A function is continuous on $[a, b]$ if:

  1. It is continuous on the open interval $(a, b)$.
  2. It is continuous from the right at $a$: $\lim_{x \to a^{+}} f(x) = f(a)$.
  3. It is continuous from the left at $b$: $\lim_{x \to b^{-}} f(x) = f(b)$.

!A graph of a function on a closed interval [a, b] showing solid dots at the endpoints to indicate continuity from the right at a and left at b.


Removing Discontinuities

Only Removable Discontinuities can be "fixed." This process involves redefining the function or simplified algebraic manipulation to fill the "hole."

The Algebraic Approach

If a rational function yields the indeterminate form $\frac{0}{0}$ when evaluating a limit, there is likely a removable discontinuity (a hole) that corresponds to a common factor.

Worked Example:
Let $f(x) = \frac{x^2 - 9}{x - 3}$. Is there a discontinuity at $x=3$? Can we remove it?

  1. Check $f(3)$: $\frac{3^2 - 9}{3 - 3} = \frac{0}{0}$. The function is undefined at $x=3$ (Condition 1 fails).

  2. Find the Limit: Factor the numerator.
    \lim{x \to 3} \frac{(x-3)(x+3)}{x-3} Cancel the common factor $(x-3)$: \lim{x \to 3} (x+3) = 6
    Since the limit exists (it equals 6), this is a Removable Discontinuity.

  3. Redefine the Function: To make the function continuous, we define a new function $g(x)$ that is the same as $f(x)$ everywhere except at the hole, where we plug the gap.

    g(x) = \begin{cases} \frac{x^2 - 9}{x - 3} & x \neq 3 \ 6 & x = 3 \end{cases}

This new function $g(x)$ is continuous at $x=3$ because now $g(3) = 6$ and $\lim_{x \to 3} g(x) = 6$.

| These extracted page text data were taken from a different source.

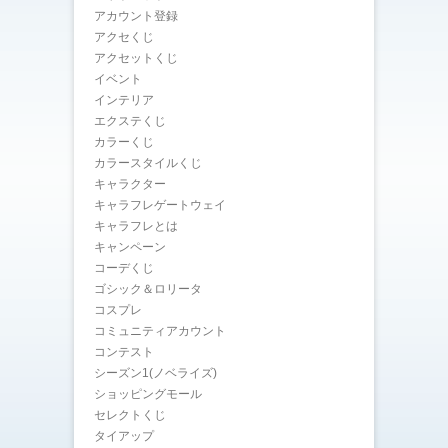
アカウント登録
アクセくじ
アクセットくじ
イベント
インテリア
エクステくじ
カラーくじ
カラースタイルくじ
キャラクター
キャラフレゲートウェイ
キャラフレとは
キャンペーン
コーデくじ
ゴシック＆ロリータ
コスプレ
コミュニティアカウント
コンテスト
シーズン1(ノベライズ)
ショッピングモール
セレクトくじ
タイアップ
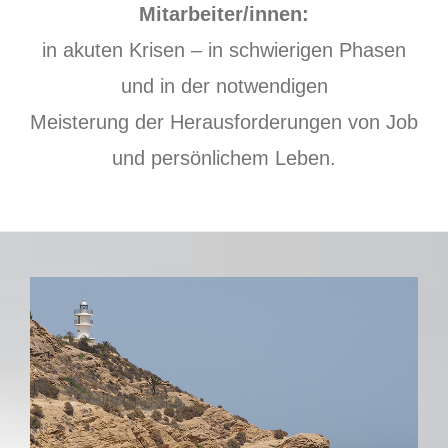
Mitarbeiter/innen:
in akuten Krisen – in schwierigen Phasen
und in der notwendigen
Meisterung der Herausforderungen von Job
und persönlichem Leben.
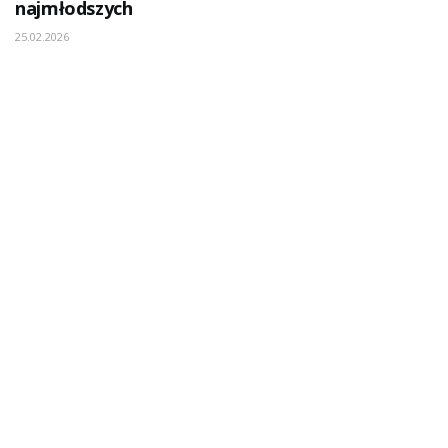
najmłodszych
25.02.2026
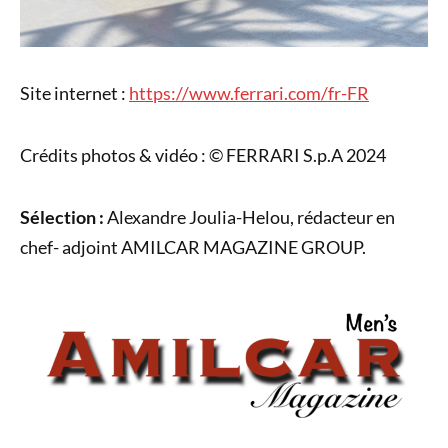
Site internet :
https://www.ferrari.com/fr-FR
Crédits photos & vidéo : © FERRARI S.p.A 2024
Sélection :
Alexandre Joulia-Helou, rédacteur en
chef- adjoint AMILCAR MAGAZINE GROUP.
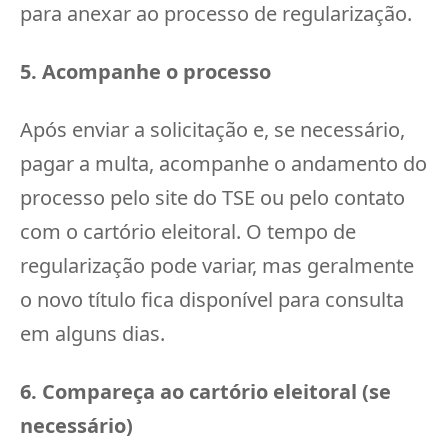
para anexar ao processo de regularização.
5. Acompanhe o processo
Após enviar a solicitação e, se necessário,
pagar a multa, acompanhe o andamento do
processo pelo site do TSE ou pelo contato
com o cartório eleitoral. O tempo de
regularização pode variar, mas geralmente
o novo título fica disponível para consulta
em alguns dias.
6. Compareça ao cartório eleitoral (se
necessário)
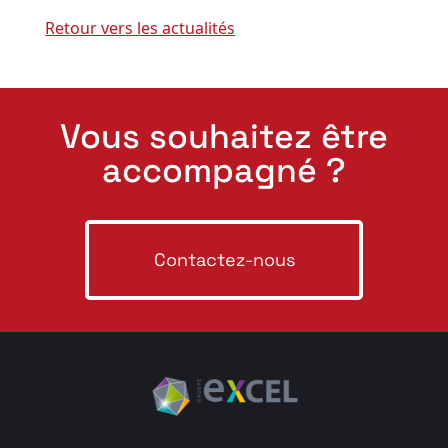
Retour vers les actualités
Vous souhaitez être
accompagné ?
Contactez-nous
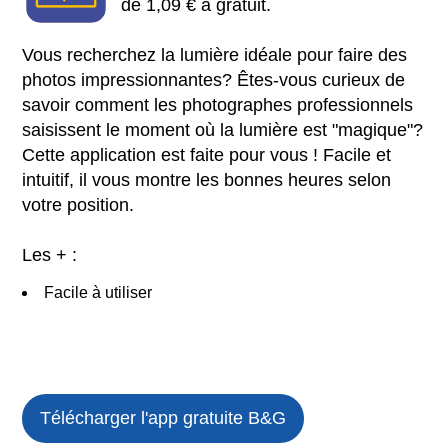
de 1,09 € à gratuit.
Vous recherchez la lumière idéale pour faire des
photos impressionnantes? Êtes-vous curieux de
savoir comment les photographes professionnels
saisissent le moment où la lumière est "magique"?
Cette application est faite pour vous ! Facile et
intuitif, il vous montre les bonnes heures selon
votre position.
Les + :
Facile à utiliser
Télécharger l'app gratuite
B&G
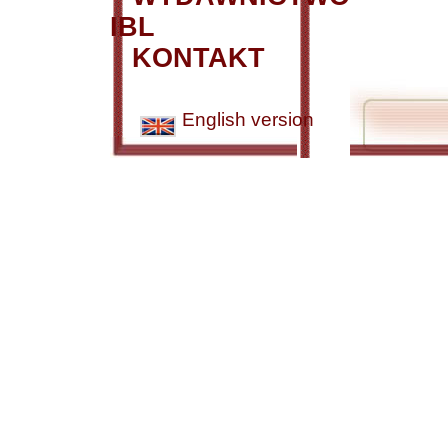
IBL
KONTAKT
English version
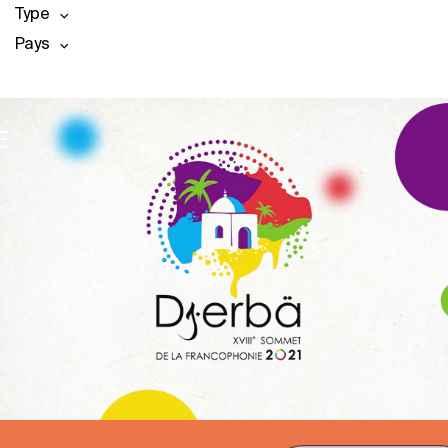
Type
Pays
E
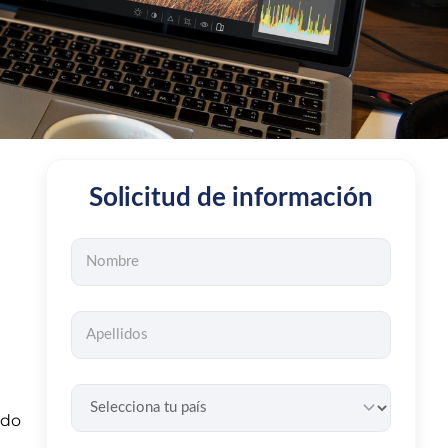
Solicitud de información
odo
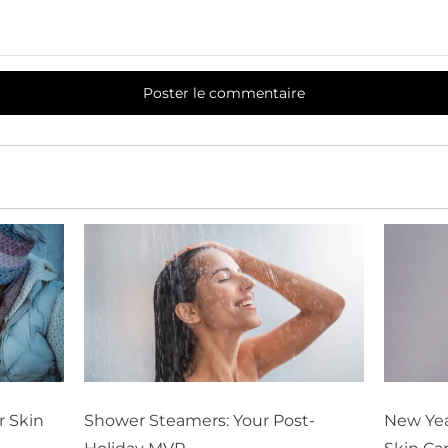
r Skin
Shower Steamers: Your Post-
New Yea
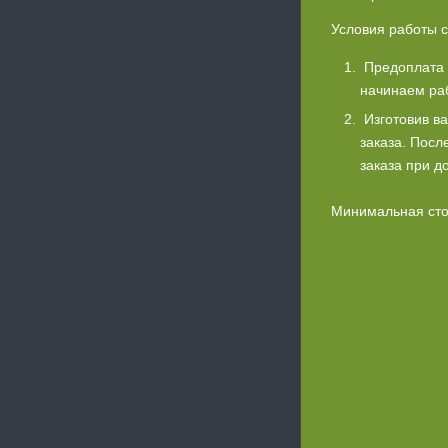
Условия работы с
Предоплата 
начинаем ра
Изготовив в
заказа. Посл
заказа при д
Минимальная стои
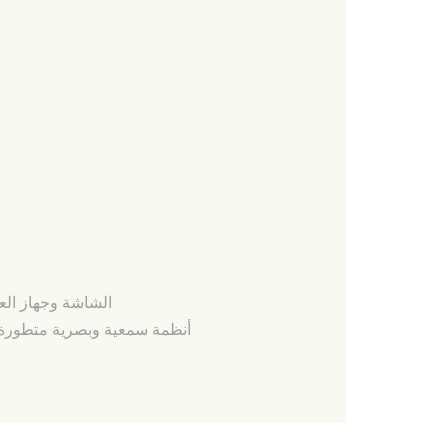
تقديم الموافقة لأ
تأكيد الاختيار
الشاشة وجهاز ال
أنظمة سمعية وبصرية متطورة ب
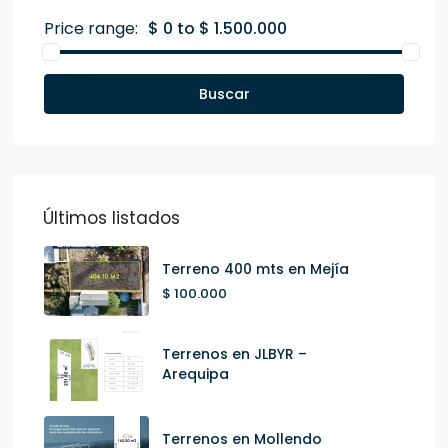
Price range:
$ 0 to $ 1.500.000
Buscar
Últimos listados
Terreno 400 mts en Mejía
$ 100.000
Terrenos en JLBYR –
Arequipa
Terrenos en Mollendo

Common Mistakes & Pitfalls

  1. Confusing "Limit Exists" with "Continuous"

    • Mistake: Assuming that because the left and right limits match, the function is continuous.
    • Correction: A limit can exist even if there is a hole. You MUST check that the function value $f(c)$ also exists and equals that limit.
  2. Assuming $\frac{0}{0}$ is an Asymptote

    • Mistake: Seeing a zero in the denominator and immediately claiming "Vertical Asymptote."
    • Correction: If you get $\frac{nonzero}{0}$, it is an asymptote (Infinite Discontinuity). If you get $\frac{0}{0}$, it is likely a hole (Removable Discontinuity). Always factor first.
  3. Ignoring Endpoints on Intervals

    • Mistake: Applying standard two-sided limits to the endpoints of a closed interval.
    • Correction: At endpoints, calculate connection only from the interior of the interval (one-sided limits).